そこは以前も蕎麦屋でした。その店の脇の小路名に、蕎麦屋の屋号にちなんだ名前まで付けられているくらいなので、ずいぶん古くからの店だったのでしょう。新しくなった看板を見て、「なんだ、店の名前だけ変えてリニューアルしたのか」と思いましたが違いました。前の蕎麦屋のオーナーが亡くなられて、全く違う人が十日町で修行をして店を開いたそうなのです。

私は学生時代に、本気で農業の道に飛び込もうかと思った時期があります。その当時のその年齢の若者にしては、環境問題とか、食料自給率とか、食の安全とか、地方の活性化とかが気になって仕方がありませんでした。その当時の、というのは、大学の構内でうっかり「環境」「食の安全」なんていう単語を話そうものなら、「お前は左翼の回し者か!」と糾弾される、そんな時代だったんですよ。下火になったとはいえ、まだ構内で中核派と革マル派が暴力抗争を繰り広げていましたからね。

なので、蕎麦は好きですが、「どうせ中国製のそば粉に添加物をどっさり入れて作っているんだろう」みたいに反抗して、めったに外で蕎麦を食べません。「名物」だの「伝統の技」だの「素材を厳選」だのとはうたっていても、肝心の蕎麦粉の素性はみんな隠していますからね。そんなわけで、もう14年も毎日その蕎麦屋の前を通っていましたが、ついに店に入ることは無かったのです。

ところが先日、新しくなった蕎麦屋の店先に立てかけられたボードを見ると、「新潟県産蕎麦粉100%使用」と書いてあるではありませんか! そうか、ついに蕎麦粉までも、国産を通り越して新潟県産が出回る時代になったのか。中国産に比べてコストはずいぶんかかるだろうに、この店の志の高さに拍手!

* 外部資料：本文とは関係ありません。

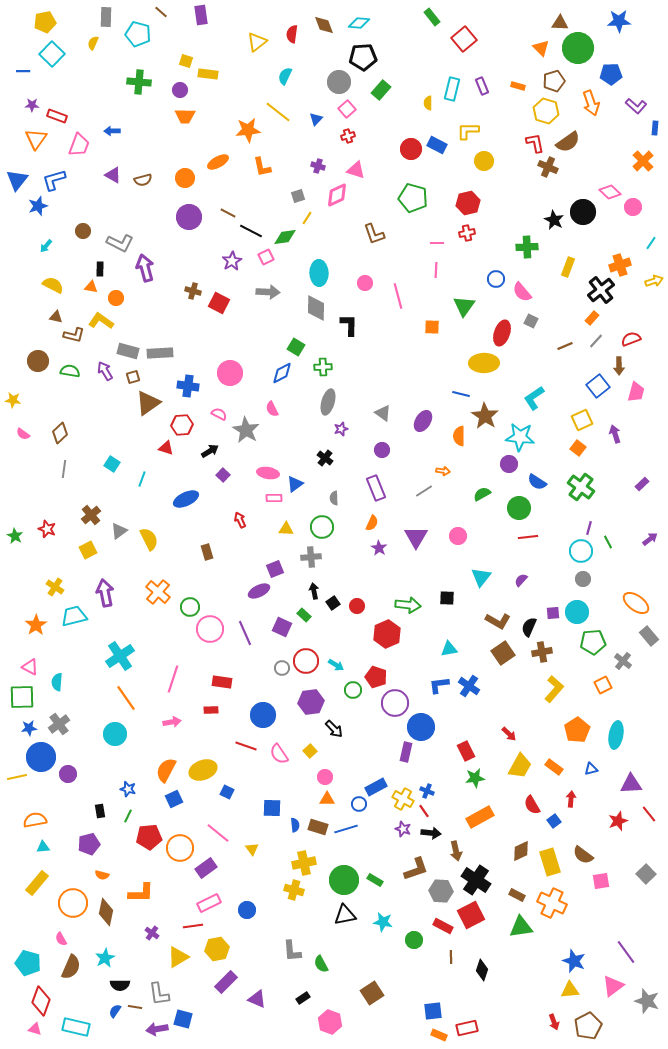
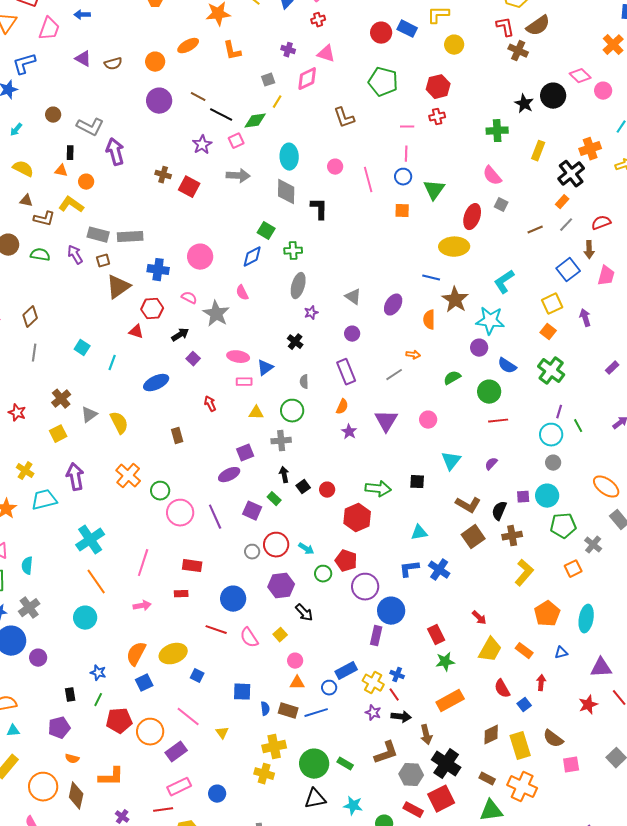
blue circle: (496, 279) -> (403, 177), moved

「地産地消」という言葉が私は大好きです。私がこの店で蕎麦を食べることで、新潟県内の農家にもお金が渡ります。そうすれば、その農家が何か買い物するのは新潟県内ですから、新潟県内の商業も活性化します。そのうちの誰かバロック音楽の好きな人のところにもお金が渡り、コンサートに行きたいと思ってくれます。そこで新潟県在住の私のコンサートに来てくださるなら、私はいただいたチケット代でまた新潟県産蕎麦粉100%の蕎麦を食べます。自然界の炭素循環にも似たお金の循環です。

この循環を壊すのはとても簡単です。中国産の蕎麦粉を原料にした東京本社の外食チェーン店で、私が蕎麦を食べれば壊れます。私が払ったお金のほとんどが新潟県外に出て行ってしまうからです。

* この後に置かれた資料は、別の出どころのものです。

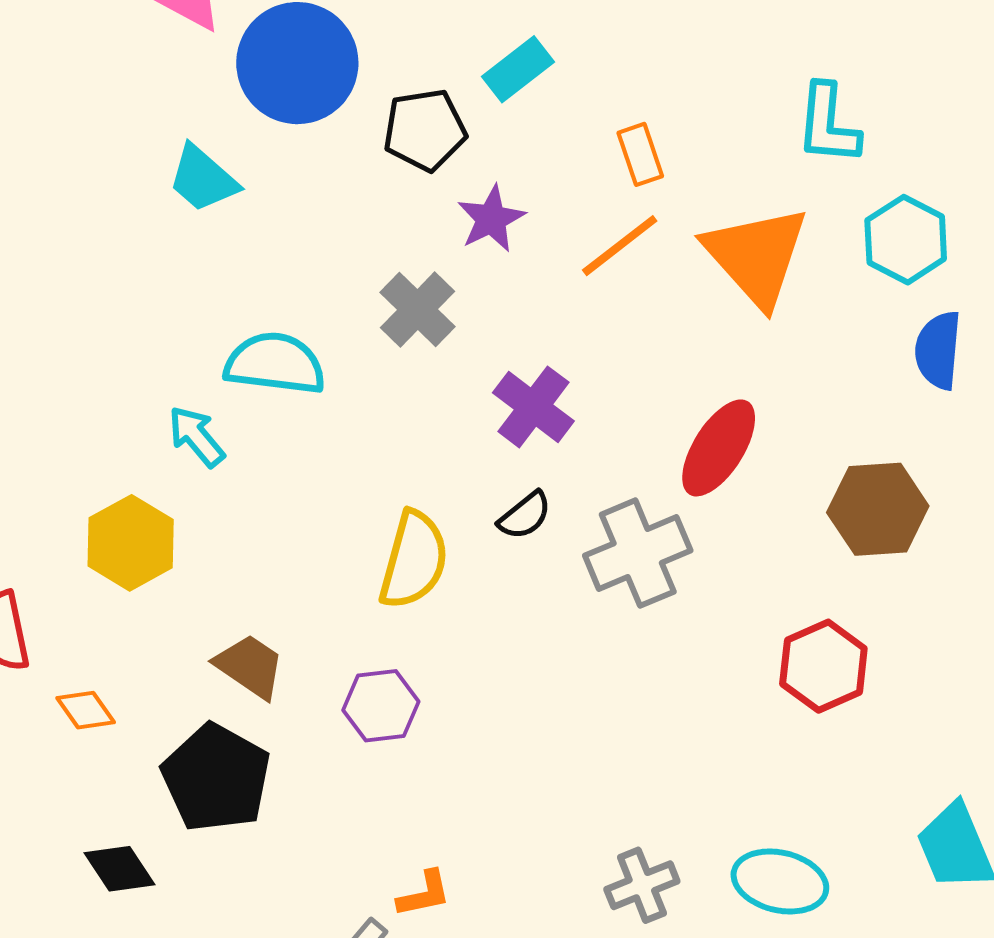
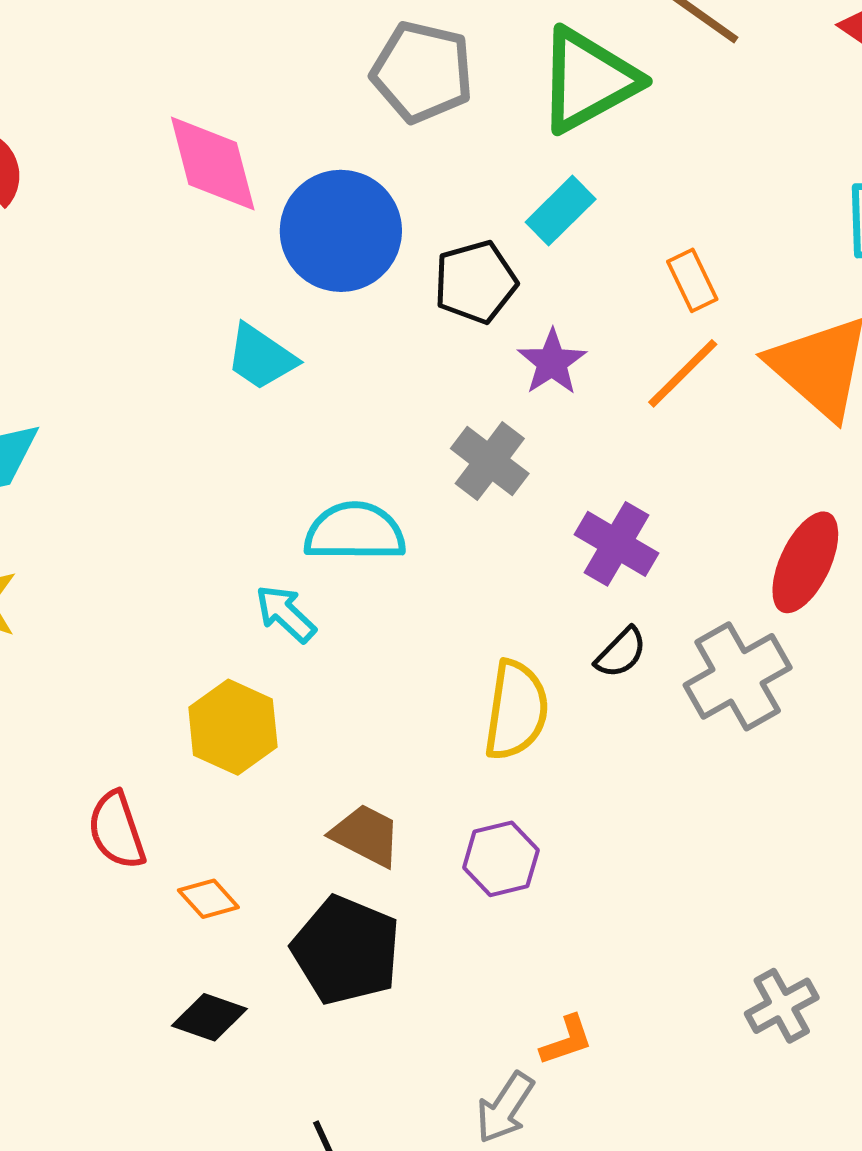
black diamond: (120, 869) -> (209, 1017), moved, turned -30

私は「地産地消」は経済だけでなく文化についても言えると思うんです。

新潟市が政令指定都市となってからは特に感じますが、本当に世界的な一流の音楽家の演奏が新潟に居ながらにして聴けるようになってきています。今まで「東京まで聴きに行くのは大変だから、仕方ないけど地元の演奏家のコンサートで我慢するか」みたいに思っていた人は、もう我慢しなくていいんです。新潟で聴ける音楽のレベルがとても上がったのは素晴らしいことです。

でも、でもですよ。それだけで本当にいいのでしょうか?

かつてのイギリスがそうでした。「イギリス人が誇る、イギリス生まれの国民的音楽家は誰?」と聞くと、バロック中期のパーセルを最後に、20世紀のブリテンまでの長期間が空白なのです。それは、当時世界一お金持ちだったイギリスが、ヨーロッパ中の音楽家をお金で買いあさった結果です。ヘンデルもドイツ生まれの外国人でしたし、そのヘンデルとオペラ界で争ったライバルもイタリア人でした。イギリス生まれの音楽家たちは、そんな世界最高レベルの競争の影に全く埋もれてしまったというわけです。機会を与えられず、花開くこともなく失われていった才能がたくさんあったことでしょう。

以前、私も運営に関わった「新潟古楽フェスティバル」という催し物がありました。一切の援助を受けることなく、有志による自主運営で10年間続きました。その様子を音楽雑誌に寄稿した東京の奏者が「新潟は首都圏から程よく離れていることによって、首都圏の音楽家に荒らされないで独立を保つことができている」と書いていました。私が今こうして新潟でチェンバロ演奏家として生きていられるのも、この微妙な力関係のバランスのおかげだというわけです。

経済の地産地消と同様に、文化の地産地消を壊すのもとても簡単です。どうすれば壊れるのか、もうお分かりですね? あなたが次にどのコンサートを聴きにいくか、その選択が地域文化の未来に影響を与えるのです。

と偉そうなことをいいながら、私は自宅の近所にオープンした蕎麦屋にまだ入っていません。早く食べに行かなくちゃ。